╭──

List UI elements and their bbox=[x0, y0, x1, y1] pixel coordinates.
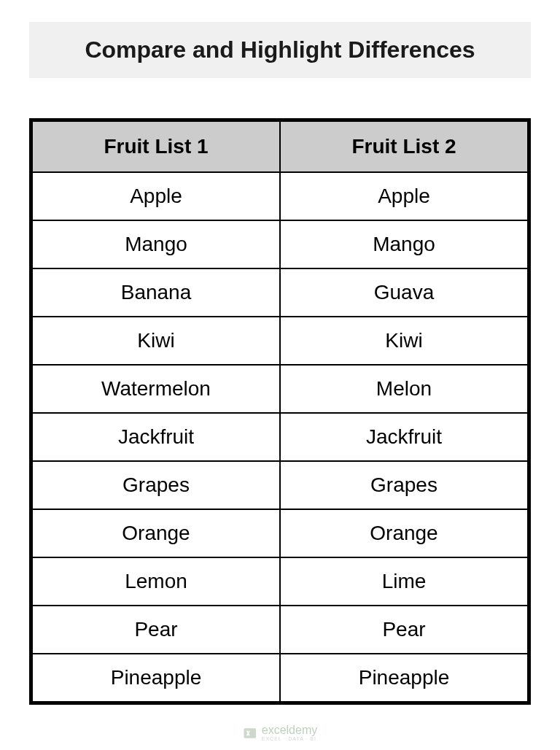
cell-list1: Grapes bbox=[32, 461, 280, 509]
cell-list2: Melon bbox=[280, 365, 528, 413]
excel-icon bbox=[243, 726, 257, 741]
cell-list2: Pear bbox=[280, 606, 528, 654]
table-row: Orange Orange bbox=[32, 509, 528, 557]
cell-list2: Lime bbox=[280, 557, 528, 606]
table-row: Watermelon Melon bbox=[32, 365, 528, 413]
watermark-tagline: EXCEL · DATA · BI bbox=[262, 736, 317, 741]
title-bar: Compare and Highlight Differences bbox=[29, 22, 531, 78]
cell-list1: Pineapple bbox=[32, 654, 280, 702]
table-row: Grapes Grapes bbox=[32, 461, 528, 509]
watermark: exceldemy EXCEL · DATA · BI bbox=[243, 724, 317, 741]
svg-rect-0 bbox=[244, 728, 256, 738]
cell-list1: Lemon bbox=[32, 557, 280, 606]
page-title: Compare and Highlight Differences bbox=[51, 36, 509, 63]
table-row: Banana Guava bbox=[32, 268, 528, 317]
table-row: Kiwi Kiwi bbox=[32, 317, 528, 365]
table-body: Apple Apple Mango Mango Banana Guava Kiw… bbox=[32, 172, 528, 702]
table-row: Mango Mango bbox=[32, 220, 528, 268]
watermark-brand: exceldemy bbox=[262, 724, 317, 736]
cell-list1: Mango bbox=[32, 220, 280, 268]
cell-list2: Grapes bbox=[280, 461, 528, 509]
cell-list2: Orange bbox=[280, 509, 528, 557]
table-row: Apple Apple bbox=[32, 172, 528, 220]
table-row: Pineapple Pineapple bbox=[32, 654, 528, 702]
table-row: Lemon Lime bbox=[32, 557, 528, 606]
watermark-text: exceldemy EXCEL · DATA · BI bbox=[262, 724, 317, 741]
cell-list2: Apple bbox=[280, 172, 528, 220]
cell-list2: Kiwi bbox=[280, 317, 528, 365]
cell-list1: Jackfruit bbox=[32, 413, 280, 461]
cell-list1: Kiwi bbox=[32, 317, 280, 365]
cell-list2: Mango bbox=[280, 220, 528, 268]
table-row: Jackfruit Jackfruit bbox=[32, 413, 528, 461]
table-header-row: Fruit List 1 Fruit List 2 bbox=[32, 121, 528, 172]
cell-list1: Watermelon bbox=[32, 365, 280, 413]
comparison-table-container: Fruit List 1 Fruit List 2 Apple Apple Ma… bbox=[29, 118, 531, 705]
cell-list1: Apple bbox=[32, 172, 280, 220]
header-list2: Fruit List 2 bbox=[280, 121, 528, 172]
cell-list2: Guava bbox=[280, 268, 528, 317]
comparison-table: Fruit List 1 Fruit List 2 Apple Apple Ma… bbox=[31, 120, 529, 703]
cell-list1: Orange bbox=[32, 509, 280, 557]
cell-list2: Pineapple bbox=[280, 654, 528, 702]
table-row: Pear Pear bbox=[32, 606, 528, 654]
cell-list2: Jackfruit bbox=[280, 413, 528, 461]
cell-list1: Pear bbox=[32, 606, 280, 654]
header-list1: Fruit List 1 bbox=[32, 121, 280, 172]
cell-list1: Banana bbox=[32, 268, 280, 317]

╰──

**TASK DETAILS:** Any picture found in the data is to be skipped while the rest is copied exactly.

**REPLY:**
List UI elements and their bbox=[x0, y0, x1, y1] pixel coordinates.
cell-list1: Grapes bbox=[32, 461, 280, 509]
cell-list2: Melon bbox=[280, 365, 528, 413]
excel-icon bbox=[243, 726, 257, 741]
cell-list2: Pear bbox=[280, 606, 528, 654]
table-row: Orange Orange bbox=[32, 509, 528, 557]
cell-list2: Lime bbox=[280, 557, 528, 606]
table-row: Watermelon Melon bbox=[32, 365, 528, 413]
watermark-tagline: EXCEL · DATA · BI bbox=[262, 736, 317, 741]
title-bar: Compare and Highlight Differences bbox=[29, 22, 531, 78]
cell-list1: Pineapple bbox=[32, 654, 280, 702]
table-row: Grapes Grapes bbox=[32, 461, 528, 509]
watermark: exceldemy EXCEL · DATA · BI bbox=[243, 724, 317, 741]
svg-rect-0 bbox=[244, 728, 256, 738]
cell-list1: Lemon bbox=[32, 557, 280, 606]
page-title: Compare and Highlight Differences bbox=[51, 36, 509, 63]
table-row: Banana Guava bbox=[32, 268, 528, 317]
table-row: Kiwi Kiwi bbox=[32, 317, 528, 365]
table-body: Apple Apple Mango Mango Banana Guava Kiw… bbox=[32, 172, 528, 702]
table-row: Mango Mango bbox=[32, 220, 528, 268]
watermark-brand: exceldemy bbox=[262, 724, 317, 736]
cell-list1: Mango bbox=[32, 220, 280, 268]
cell-list2: Grapes bbox=[280, 461, 528, 509]
cell-list2: Orange bbox=[280, 509, 528, 557]
table-row: Apple Apple bbox=[32, 172, 528, 220]
table-row: Pineapple Pineapple bbox=[32, 654, 528, 702]
table-row: Lemon Lime bbox=[32, 557, 528, 606]
watermark-text: exceldemy EXCEL · DATA · BI bbox=[262, 724, 317, 741]
cell-list2: Apple bbox=[280, 172, 528, 220]
cell-list2: Kiwi bbox=[280, 317, 528, 365]
cell-list1: Jackfruit bbox=[32, 413, 280, 461]
cell-list1: Kiwi bbox=[32, 317, 280, 365]
cell-list2: Mango bbox=[280, 220, 528, 268]
table-row: Jackfruit Jackfruit bbox=[32, 413, 528, 461]
table-header-row: Fruit List 1 Fruit List 2 bbox=[32, 121, 528, 172]
cell-list1: Watermelon bbox=[32, 365, 280, 413]
comparison-table-container: Fruit List 1 Fruit List 2 Apple Apple Ma… bbox=[29, 118, 531, 705]
cell-list1: Apple bbox=[32, 172, 280, 220]
header-list2: Fruit List 2 bbox=[280, 121, 528, 172]
cell-list2: Guava bbox=[280, 268, 528, 317]
comparison-table: Fruit List 1 Fruit List 2 Apple Apple Ma… bbox=[31, 120, 529, 703]
cell-list1: Orange bbox=[32, 509, 280, 557]
cell-list2: Pineapple bbox=[280, 654, 528, 702]
table-row: Pear Pear bbox=[32, 606, 528, 654]
cell-list2: Jackfruit bbox=[280, 413, 528, 461]
cell-list1: Pear bbox=[32, 606, 280, 654]
header-list1: Fruit List 1 bbox=[32, 121, 280, 172]
cell-list1: Banana bbox=[32, 268, 280, 317]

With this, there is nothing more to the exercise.